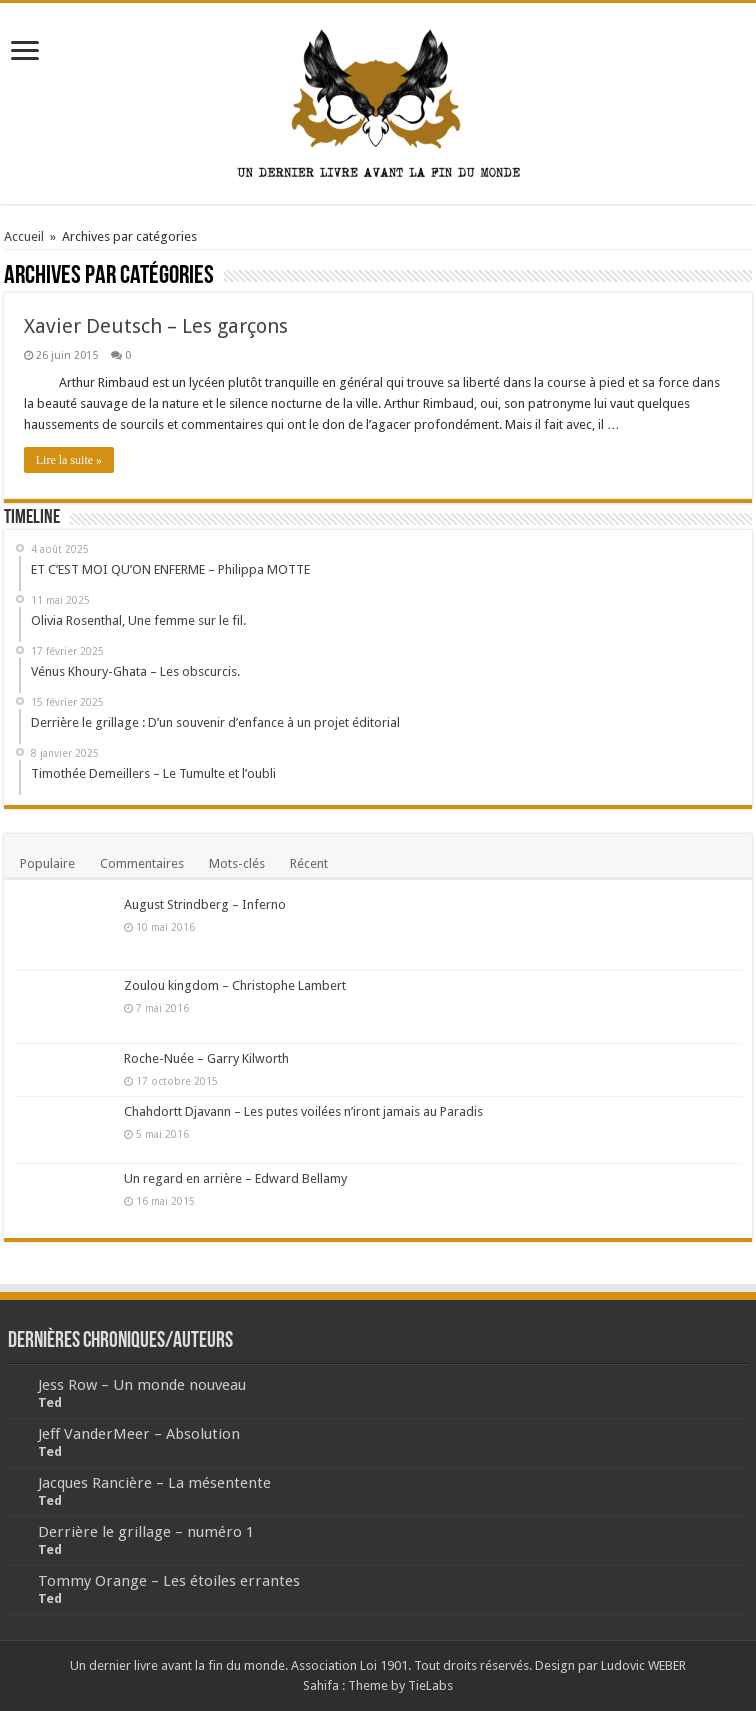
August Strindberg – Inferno (205, 904)
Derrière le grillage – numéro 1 (146, 1532)
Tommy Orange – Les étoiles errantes (169, 1581)
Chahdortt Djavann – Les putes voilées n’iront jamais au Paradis (303, 1111)
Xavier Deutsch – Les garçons (156, 326)
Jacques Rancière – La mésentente (154, 1483)
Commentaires (142, 863)
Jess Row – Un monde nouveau (142, 1385)
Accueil (24, 236)
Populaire (47, 863)
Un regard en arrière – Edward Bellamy (235, 1178)
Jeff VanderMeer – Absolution (139, 1434)
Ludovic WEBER (643, 1665)
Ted (50, 1402)
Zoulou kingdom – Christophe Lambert (235, 985)
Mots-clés (237, 863)
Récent (309, 863)
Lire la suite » (69, 460)
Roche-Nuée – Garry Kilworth (206, 1058)
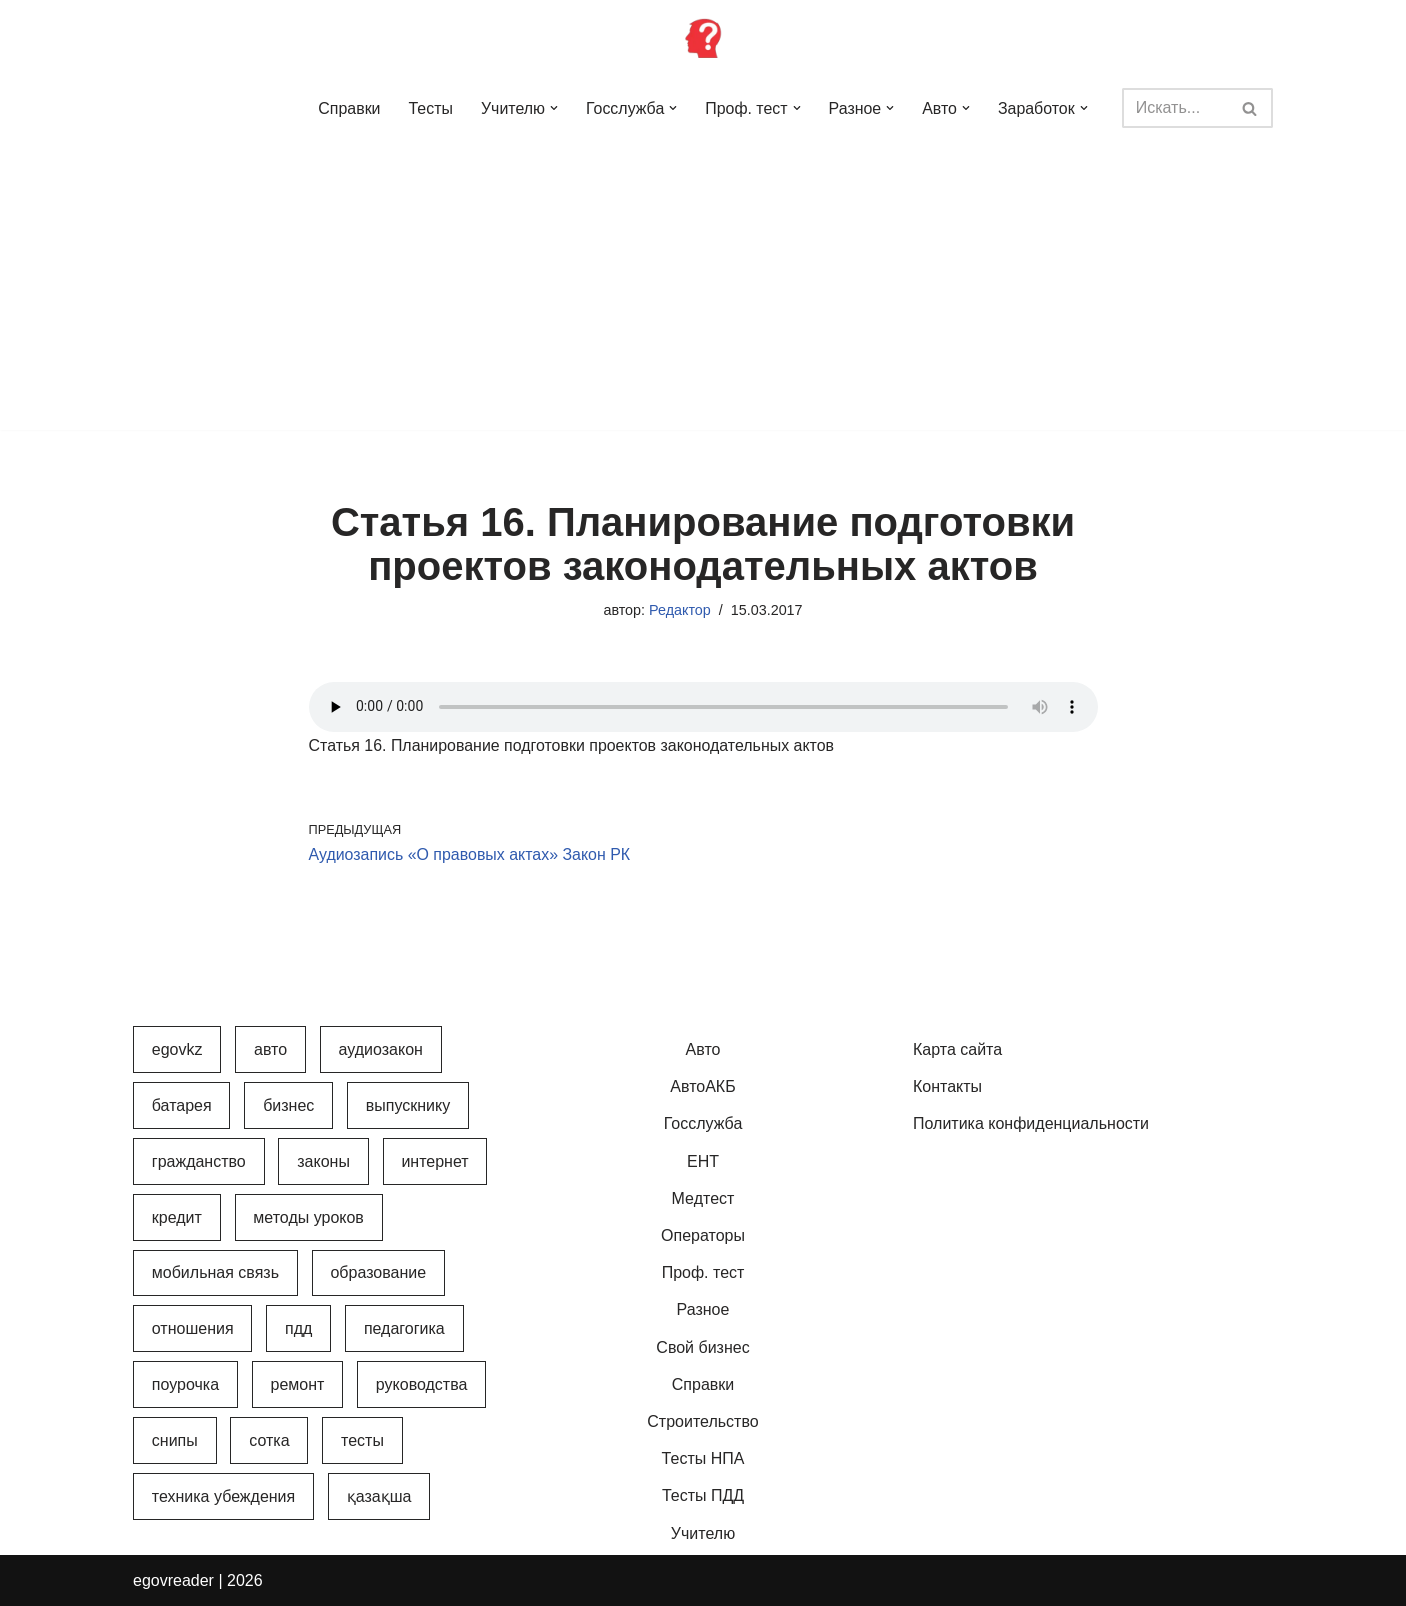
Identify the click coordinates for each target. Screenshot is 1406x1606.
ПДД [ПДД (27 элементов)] (298, 1329)
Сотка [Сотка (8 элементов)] (269, 1441)
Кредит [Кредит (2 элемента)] (177, 1217)
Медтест (703, 1198)
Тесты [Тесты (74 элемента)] (362, 1441)
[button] (554, 108)
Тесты (430, 108)
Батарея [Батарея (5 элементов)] (182, 1105)
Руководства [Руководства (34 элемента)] (422, 1385)
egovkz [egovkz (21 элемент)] (177, 1050)
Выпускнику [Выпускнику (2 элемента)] (408, 1105)
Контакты (947, 1087)
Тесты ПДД (703, 1496)
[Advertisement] (703, 290)
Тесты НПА (703, 1459)
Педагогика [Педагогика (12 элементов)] (404, 1329)
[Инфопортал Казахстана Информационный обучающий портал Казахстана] (703, 38)
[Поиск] (1175, 108)
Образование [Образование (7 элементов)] (378, 1273)
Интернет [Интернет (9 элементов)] (434, 1161)
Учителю (703, 1533)
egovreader (173, 1580)
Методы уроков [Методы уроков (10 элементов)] (308, 1217)
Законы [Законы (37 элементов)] (323, 1161)
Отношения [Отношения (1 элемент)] (193, 1329)
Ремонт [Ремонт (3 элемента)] (298, 1385)
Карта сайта (957, 1050)
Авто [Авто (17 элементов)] (270, 1050)
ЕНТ (703, 1161)
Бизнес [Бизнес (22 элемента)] (288, 1105)
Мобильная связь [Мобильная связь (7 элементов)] (215, 1273)
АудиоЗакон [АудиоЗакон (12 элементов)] (381, 1050)
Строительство (702, 1421)
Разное (703, 1310)
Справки (348, 108)
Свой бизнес (702, 1347)
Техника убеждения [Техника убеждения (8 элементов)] (223, 1496)
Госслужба (703, 1124)
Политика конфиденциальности (1031, 1124)
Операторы (703, 1236)
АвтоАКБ (702, 1087)
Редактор (680, 610)
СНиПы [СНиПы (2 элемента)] (175, 1441)
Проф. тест (703, 1273)
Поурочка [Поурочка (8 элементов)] (185, 1385)
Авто (703, 1050)
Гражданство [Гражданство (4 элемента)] (199, 1161)
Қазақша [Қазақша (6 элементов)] (379, 1496)
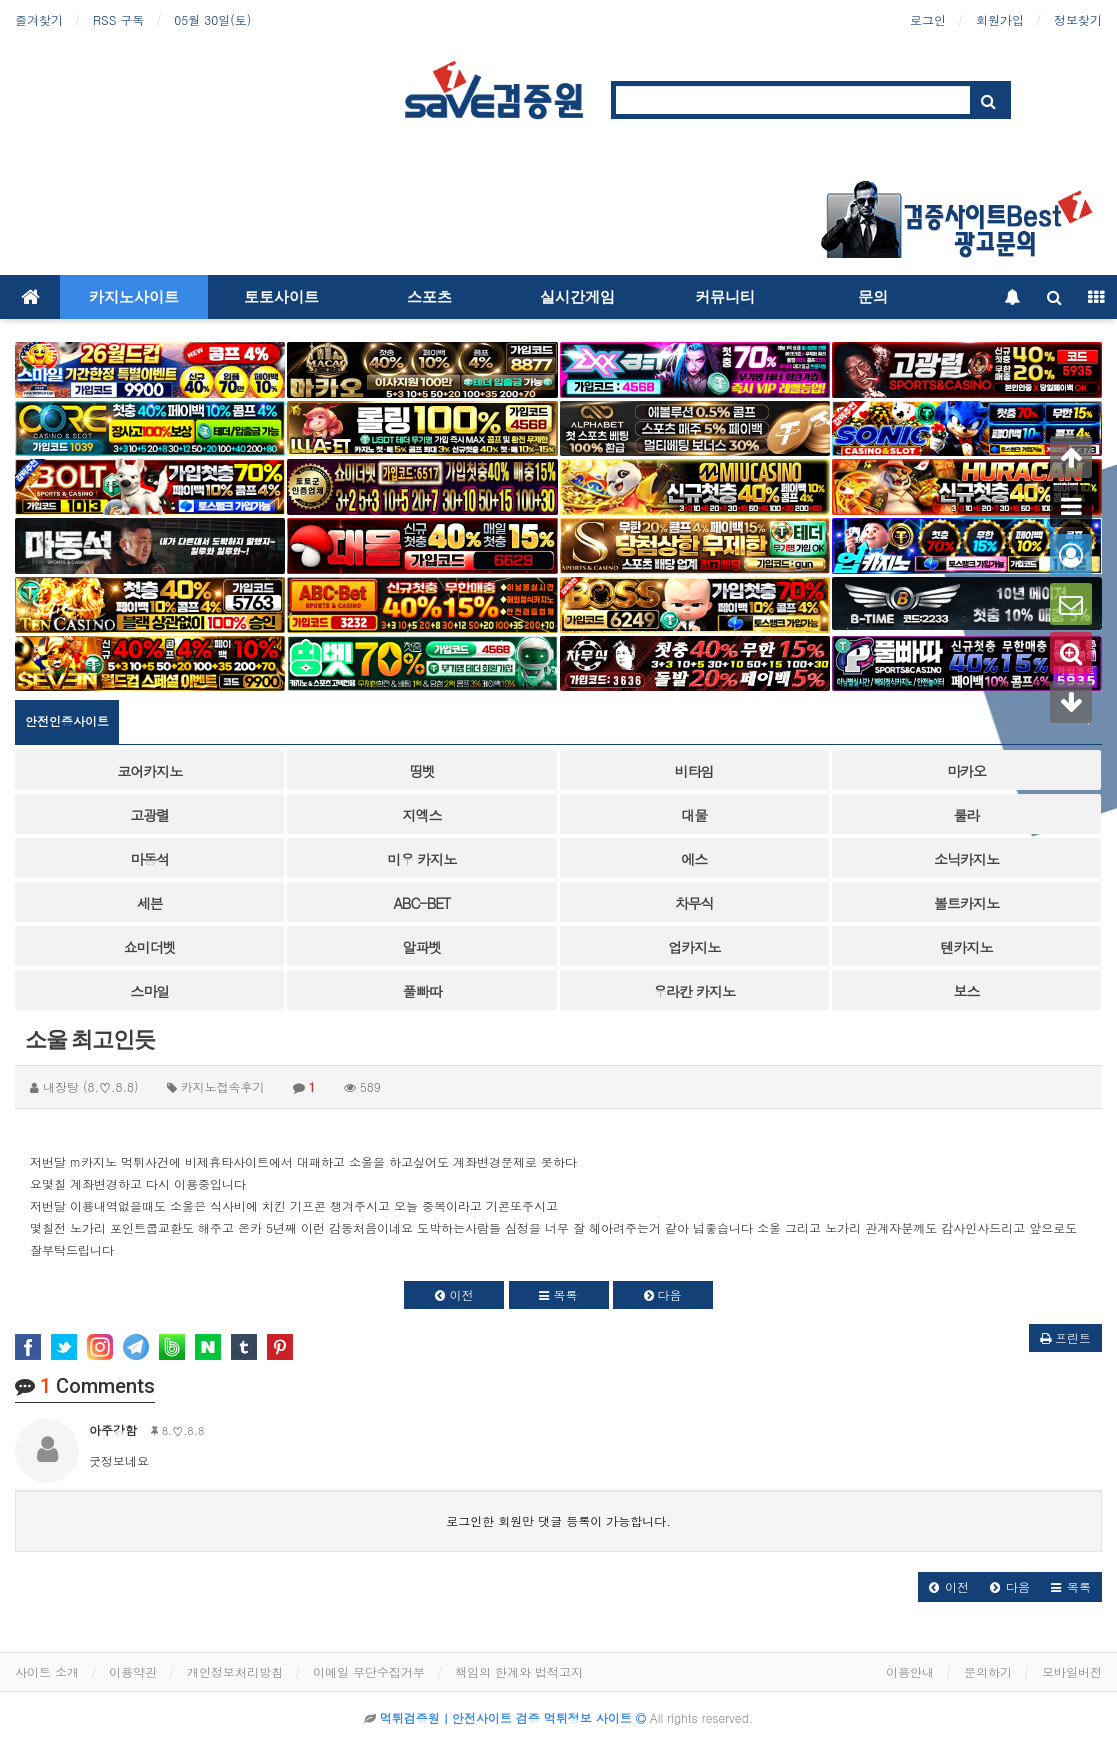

........

§ **Work to be completed**
Each line from the start of the listing above through the line with "Zoulou kingdom –" is what to output, exactly as written and without pictures.

§ **Solution**
August Strindberg – Inferno (205, 904)
Derrière le grillage – numéro 1 (146, 1532)
Tommy Orange – Les étoiles errantes (169, 1581)
Chahdortt Djavann – Les putes voilées n’iront jamais au Paradis (303, 1111)
Xavier Deutsch – Les garçons (156, 326)
Jacques Rancière – La mésentente (154, 1483)
Commentaires (142, 863)
Jess Row – Un monde nouveau (142, 1385)
Accueil (24, 236)
Populaire (47, 863)
Un regard en arrière – Edward Bellamy (235, 1178)
Jeff VanderMeer – Absolution (139, 1434)
Ludovic WEBER (643, 1665)
Ted (50, 1402)
Zoulou kingdom – Christophe Lambert (235, 985)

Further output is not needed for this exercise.